Bleeder de Nicolas Winding Refn - 1999
On ne peut pas toujours être au top, surtout quand on flirte avec le style fashion : Bleeder est un fim raté, le seul de Winding Refn à ce jour, et on le lui pardonne. Voulant certainement retrouver un peu de la fulgurance de Pusher, il s'aventure sur les mêmes chemins : portraits de losers dans une ville crasseuse, violence qui s'empare du quotidien d'un petit mecton jusqu'à le dépasser complètement, style trash et mouvements de caméra zarbi, amours romantiques mais barrées, et pulsions gore. Il y a effectivement, par-ci par-là, des traces de vraie inspiration, dans la direction des acteurs par exemple ou dans cet humour intrigant qu'on perçoit dans les premières minutes. Excellente, cette scène ou Mads Mikkelsen, qui joue un gérant de vidéo-club complètement obsédé par les films, récite par coeur les 800 réalisateurs que son client peut trouver dans les rayons ; l'autre écoute patiemment, avant de demander "Et du porno ?" (la liste des spécialités de porno, d'ailleurs, est tout aussi marrante). Ambiance étrange, complètement froide mais en même temps drôle, qui nous donne par exemple de belles séquences entre "potes", ou un ou deux portraits intrigants (dont le héros, dont on ne sait si on doit l'aimer avec tendresse ou en redouter les éclats de violence dérangeants).
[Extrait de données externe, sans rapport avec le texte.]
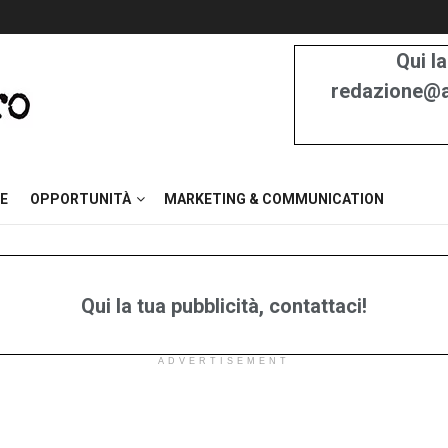
Qui la
redazione@at
E
OPPORTUNITÀ
MARKETING & COMMUNICATION
Qui la tua pubblicità, contattaci!
ADVERTISEMENT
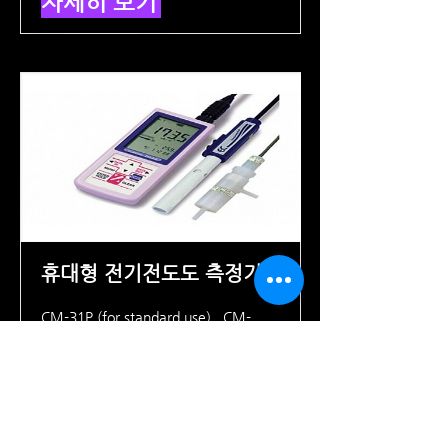
자세히 보기
휴대형 전기전도도 측정기
CM-31P (for standard use) , CM-
31PW(for pure water)
자세히 보기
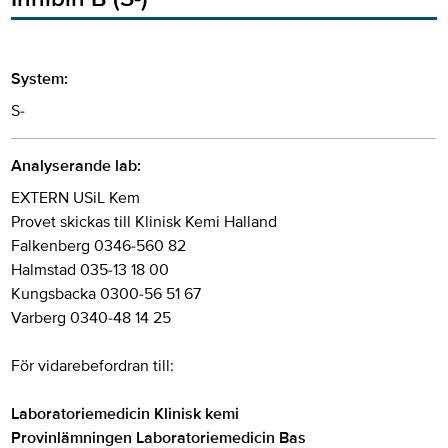
System:
S-
Analyserande lab:
EXTERN USiL Kem
Provet skickas till Klinisk Kemi Halland
Falkenberg 0346-560 82
Halmstad 035-13 18 00
Kungsbacka 0300-56 51 67
Varberg 0340-48 14 25
För vidarebefordran till:
Laboratoriemedicin Klinisk kemi
Provinlämningen Laboratoriemedicin Bas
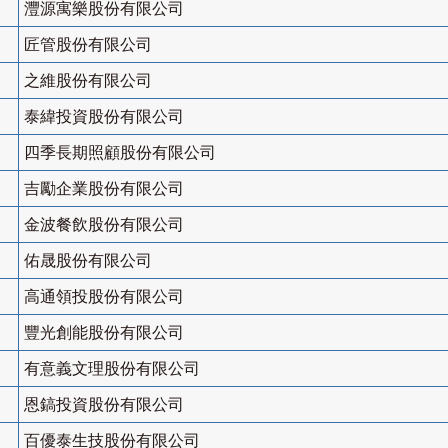
灃源寓樂股份有限公司
匠管股份有限公司
之維股份有限公司
泰緯投資股份有限公司
四季長期照顧股份有限公司
吉勵企業股份有限公司
金波餐飲股份有限公司
佑晟股份有限公司
高通領投股份有限公司
豐光創能股份有限公司
有意義文理股份有限公司
恩鎬投資股份有限公司
百優泰生技股份有限公司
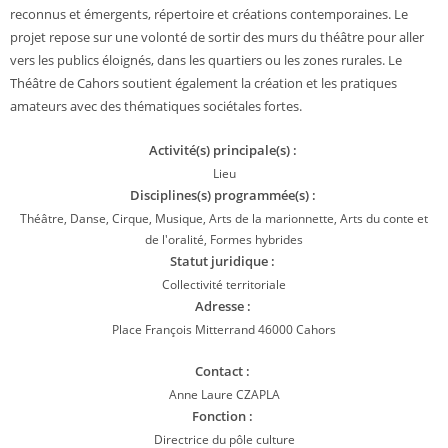
reconnus et émergents, répertoire et créations contemporaines. Le
projet repose sur une volonté de sortir des murs du théâtre pour aller
vers les publics éloignés, dans les quartiers ou les zones rurales. Le
Théâtre de Cahors soutient également la création et les pratiques
amateurs avec des thématiques sociétales fortes.
Activité(s) principale(s) :
Lieu
Disciplines(s) programmée(s) :
Théâtre, Danse, Cirque, Musique, Arts de la marionnette, Arts du conte et
de l'oralité, Formes hybrides
Statut juridique :
Collectivité territoriale
Adresse :
Place François Mitterrand 46000 Cahors
Contact :
Anne Laure CZAPLA
Fonction :
Directrice du pôle culture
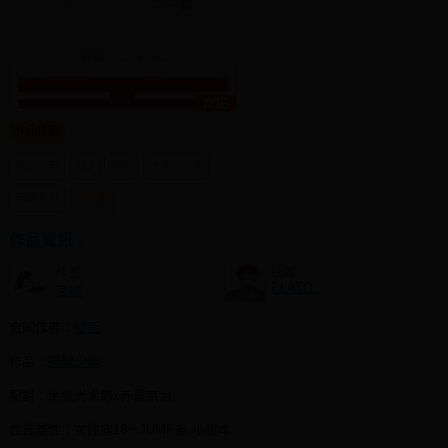
同人社團
工作委託
同人宣傳看板
作品標籤
繪圖藝廊
排球少年
HQ
兔赤
木兔光太郎
交流中心
赤葦京治
合同本
攤位轉讓區
作品資訊
會員功能選單
作者：
社團：
會員中心
PLATO .
言墟
註冊會員
合同作者：
使西
登入
作品：
排球少年
配對：木兔光太郎x赤葦京治
性質屬性：女性向18+ JUMP系 小說本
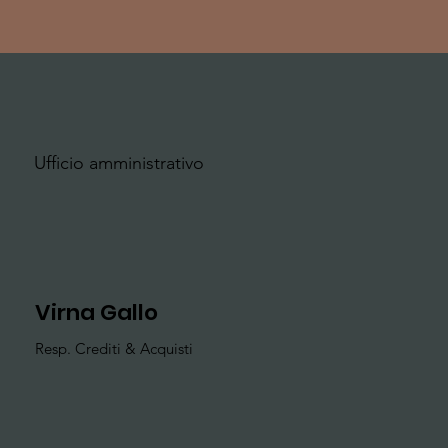
Ufficio amministrativo
Virna Gallo
Resp. Crediti & Acquisti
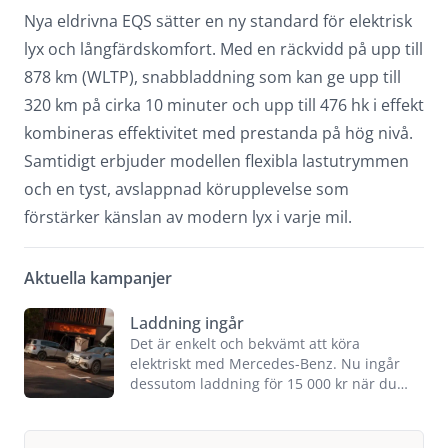
Nya eldrivna EQS sätter en ny standard för elektrisk
lyx och långfärdskomfort. Med en räckvidd på upp till
878 km (WLTP), snabbladdning som kan ge upp till
320 km på cirka 10 minuter och upp till 476 hk i effekt
kombineras effektivitet med prestanda på hög nivå.
Samtidigt erbjuder modellen flexibla lastutrymmen
och en tyst, avslappnad körupplevelse som
förstärker känslan av modern lyx i varje mil.
Aktuella kampanjer
Laddning ingår
Det är enkelt och bekvämt att köra
elektriskt med Mercedes-Benz. Nu ingår
dessutom laddning för 15 000 kr när du…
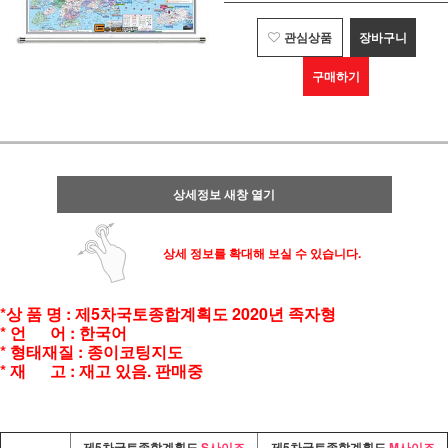
관심상품
장바구니
구매하기
상세정보 새창 열기
상세 정보를 확대해 보실 수 있습니다.
*상 품 명 : 제5차국토종합계획도 2020년 족자형
* 언 어 : 한국어
* 형태재질 : 종이코팅지도
* 재 고 : 재고 있음. 판매중
제5차국토종합계획도
S사이즈
제5차국토종합계획도
M사이즈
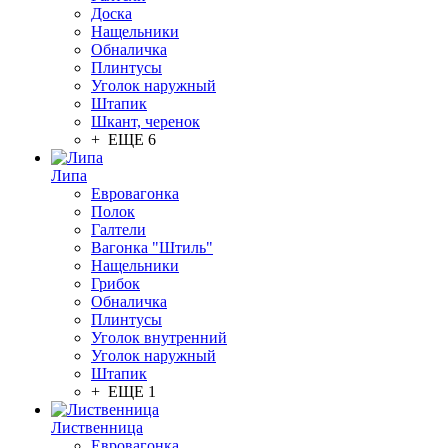
Доска
Нащельники
Обналичка
Плинтусы
Уголок наружный
Штапик
Шкант, черенок
+ ЕЩЕ 6
Липа
Евровагонка
Полок
Галтели
Вагонка "Штиль"
Нащельники
Грибок
Обналичка
Плинтусы
Уголок внутренний
Уголок наружный
Штапик
+ ЕЩЕ 1
Лиственница
Евровагонка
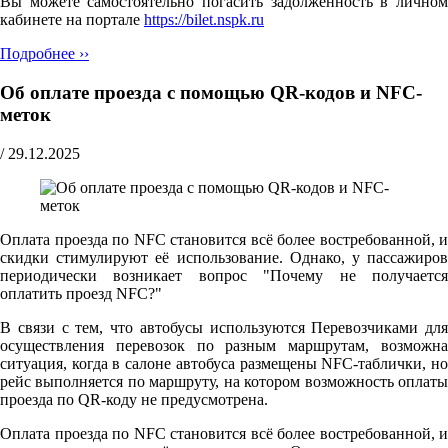
Вы можете самостоятельно погасить задолженность в личном
кабинете на портале
https://bilet.nspk.ru
Подробнее ››
Об оплате проезда с помощью QR-кодов и NFC-
меток
/
29.12.2025
Оплата проезда по NFC становится всё более востребованной, и
скидки стимулируют её использование. Однако, у пассажиров
периодически возникает вопрос "Почему не получается
оплатить проезд NFC?"
В связи с тем, что автобусы используются Перевозчиками для
осуществления перевозок по разным маршрутам, возможна
ситуация, когда в салоне автобуса размещены NFC-таблички, но
рейс выполняется по маршруту, на котором возможность оплаты
проезда по QR-коду не предусмотрена.
Оплата проезда по NFC становится всё более востребованной, и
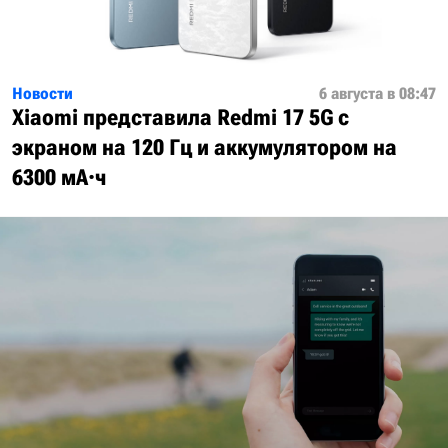
Новости
6 августа в 08:47
Xiaomi представила Redmi 17 5G с
экраном на 120 Гц и аккумулятором на
6300 мА·ч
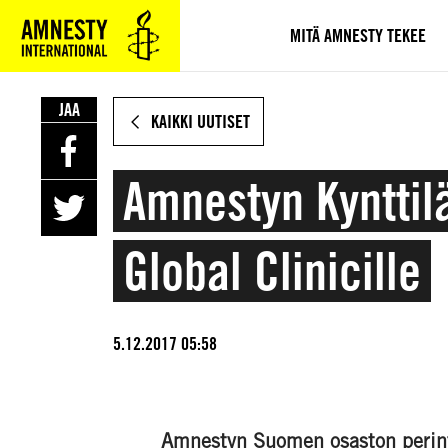
SIIRRY
VARSINAISEEN
MITÄ AMNESTY TEKEE
SISÄLTÖÖN
JAA
KAIKKI UUTISET
Amnestyn Kynttil
Global Clinicille
5.12.2017 05:58
Amnestyn Suomen osaston perint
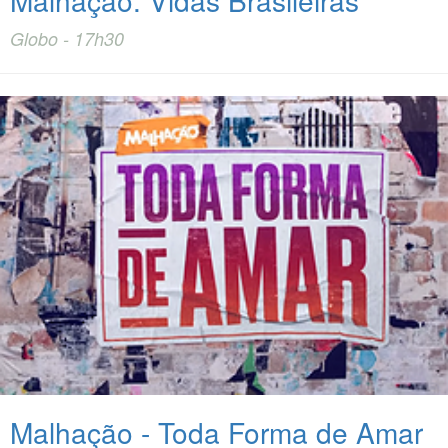
Globo - 17h30
Malhação - Toda Forma de Amar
Mais pour cette fois, Refn a du mal à faire tenir ensemble toutes ses différentes trames : on a une histoire d'amour difficile entre le gérant de vidéo-club et une serveuse, la narration d'un couple qui bat de l'aile suite à l'annonce que madame est enceinte, cette cellule de copains qui explose, sans compter les mille et une petites séquences qu'on tient absolument à faire rentrer dans le scénario... trop d'idées, trop de personnages, si bien qu'on ne sait plus trop ce que Refn a voulu raconter, la violence urbaine ou la cinéphilie maladive, la difficulté d'aimer ou la mort qui guette chacun ; à moins qu'il n'ait simplement voulu faire son Tarantino, et dans ce cas-là, il aurait fallu un peu plus de monde à la réalisation. Curieux, ce choix d'une focale très courte qui tord les visages dans les gros plans, ou de cette image crasseuse quelle que soit l'ambiance recherchée : Refn se cherche un style, et fait un peu n'importe quoi avec sa caméra. Le film mériterait d'être plus simple, peut-être même de n'être qu'un court-métrage qui se concentrerait sur cette histoire de famille et de violence conjugale. C'est dans cette trame-là qu'il y a le plus de pistes intrigantes. Heureusement, Refn reviendra vite à plus d'inspiration.